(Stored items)
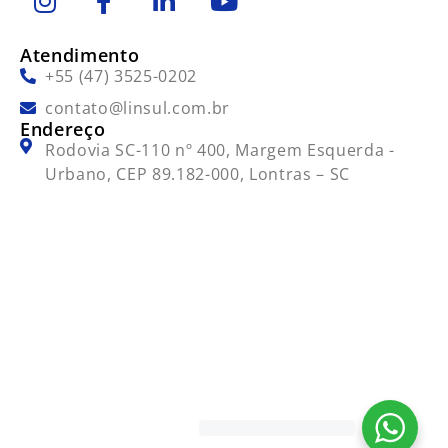
Atendimento
+55 (47) 3525-0202
contato@linsul.com.br
Endereço
Rodovia SC-110 nº 400, Margem Esquerda -
Urbano, CEP 89.182-000, Lontras – SC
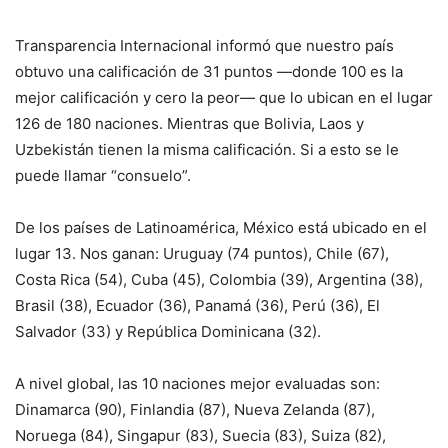
Transparencia Internacional informó que nuestro país
obtuvo una calificación de 31 puntos —donde 100 es la
mejor calificación y cero la peor— que lo ubican en el lugar
126 de 180 naciones. Mientras que Bolivia, Laos y
Uzbekistán tienen la misma calificación. Si a esto se le
puede llamar “consuelo”.
De los países de Latinoamérica, México está ubicado en el
lugar 13. Nos ganan: Uruguay (74 puntos), Chile (67),
Costa Rica (54), Cuba (45), Colombia (39), Argentina (38),
Brasil (38), Ecuador (36), Panamá (36), Perú (36), El
Salvador (33) y República Dominicana (32).
A nivel global, las 10 naciones mejor evaluadas son:
Dinamarca (90), Finlandia (87), Nueva Zelanda (87),
Noruega (84), Singapur (83), Suecia (83), Suiza (82),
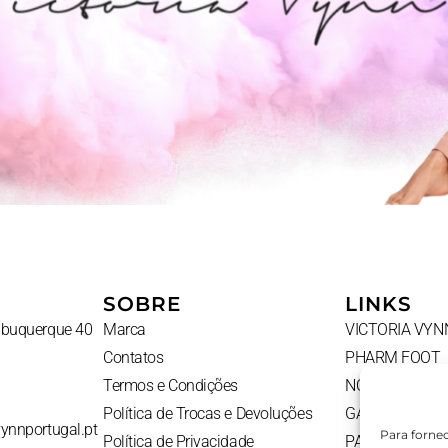
SOBRE
LINKS
Albuquerque 40
Marca
VICTORIA VYN
Contatos
PHARM FOOT
Termos e Condições
NOVIDADES
Política de Trocas e Devoluções
GADGETS
vynnportugal.pt
Para forne
Política de Privacidade
PACKS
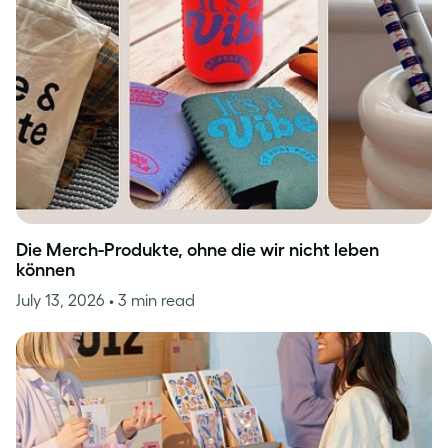
Die Merch-Produkte, ohne die wir nicht leben
können
July 13, 2026
• 3 min read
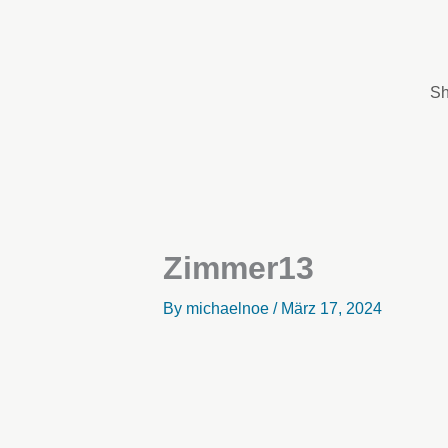
Zum
Inhalt
springen
S
Zimmer13
By
michaelnoe
/
März 17, 2024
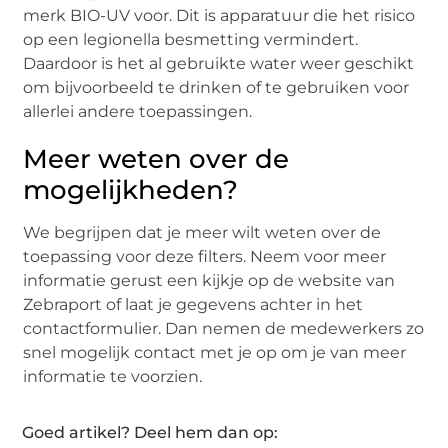
merk BIO-UV voor. Dit is apparatuur die het risico
op een legionella besmetting vermindert.
Daardoor is het al gebruikte water weer geschikt
om bijvoorbeeld te drinken of te gebruiken voor
allerlei andere toepassingen.
Meer weten over de
mogelijkheden?
We begrijpen dat je meer wilt weten over de
toepassing voor deze filters. Neem voor meer
informatie gerust een kijkje op de website van
Zebraport of laat je gegevens achter in het
contactformulier. Dan nemen de medewerkers zo
snel mogelijk contact met je op om je van meer
informatie te voorzien.
Goed artikel? Deel hem dan op:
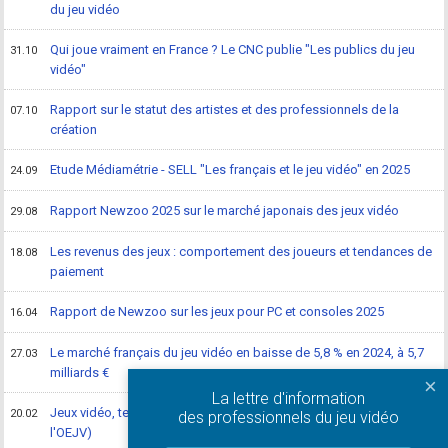
du jeu vidéo
Qui joue vraiment en France ? Le CNC publie "Les publics du jeu
31.10
vidéo"
Rapport sur le statut des artistes et des professionnels de la
07.10
création
Etude Médiamétrie - SELL "Les français et le jeu vidéo" en 2025
24.09
Rapport Newzoo 2025 sur le marché japonais des jeux vidéo
29.08
Les revenus des jeux : comportement des joueurs et tendances de
18.08
paiement
Rapport de Newzoo sur les jeux pour PC et consoles 2025
16.04
Le marché français du jeu vidéo en baisse de 5,8 % en 2024, à 5,7
27.03
milliards €
×
La lettre d'information
Jeux vidéo, terrain de bataille des guerres culturelles (étude de
20.02
des professionnels du jeu vidéo
l'OEJV)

> **Exercise requirements**
Please give back an exact copy of the entries above from their first line through the line containing "informatie te voorzien.", leaving the pictures aside.

> **Written solution**
Atendimento
+55 (47) 3525-0202
contato@linsul.com.br
Endereço
Rodovia SC-110 nº 400, Margem Esquerda -
Urbano, CEP 89.182-000, Lontras – SC
Transparencia Internacional informó que nuestro país
obtuvo una calificación de 31 puntos —donde 100 es la
mejor calificación y cero la peor— que lo ubican en el lugar
126 de 180 naciones. Mientras que Bolivia, Laos y
Uzbekistán tienen la misma calificación. Si a esto se le
puede llamar “consuelo”.
De los países de Latinoamérica, México está ubicado en el
lugar 13. Nos ganan: Uruguay (74 puntos), Chile (67),
Costa Rica (54), Cuba (45), Colombia (39), Argentina (38),
Brasil (38), Ecuador (36), Panamá (36), Perú (36), El
Salvador (33) y República Dominicana (32).
A nivel global, las 10 naciones mejor evaluadas son:
Dinamarca (90), Finlandia (87), Nueva Zelanda (87),
Noruega (84), Singapur (83), Suecia (83), Suiza (82),
SOBRE
LINKS
Albuquerque 40
Marca
VICTORIA VYN
Contatos
PHARM FOOT
Termos e Condições
NOVIDADES
Política de Trocas e Devoluções
GADGETS
vynnportugal.pt
Para forne
Política de Privacidade
PACKS
Die Merch-Produkte, ohne die wir nicht leben
können
July 13, 2026
• 3 min read
Zum
Inhalt
springen
S
Zimmer13
By
michaelnoe
/
März 17, 2024
merk BIO-UV voor. Dit is apparatuur die het risico
op een legionella besmetting vermindert.
Daardoor is het al gebruikte water weer geschikt
om bijvoorbeeld te drinken of te gebruiken voor
allerlei andere toepassingen.
Meer weten over de
mogelijkheden?
We begrijpen dat je meer wilt weten over de
toepassing voor deze filters. Neem voor meer
informatie gerust een kijkje op de website van
Zebraport of laat je gegevens achter in het
contactformulier. Dan nemen de medewerkers zo
snel mogelijk contact met je op om je van meer
informatie te voorzien.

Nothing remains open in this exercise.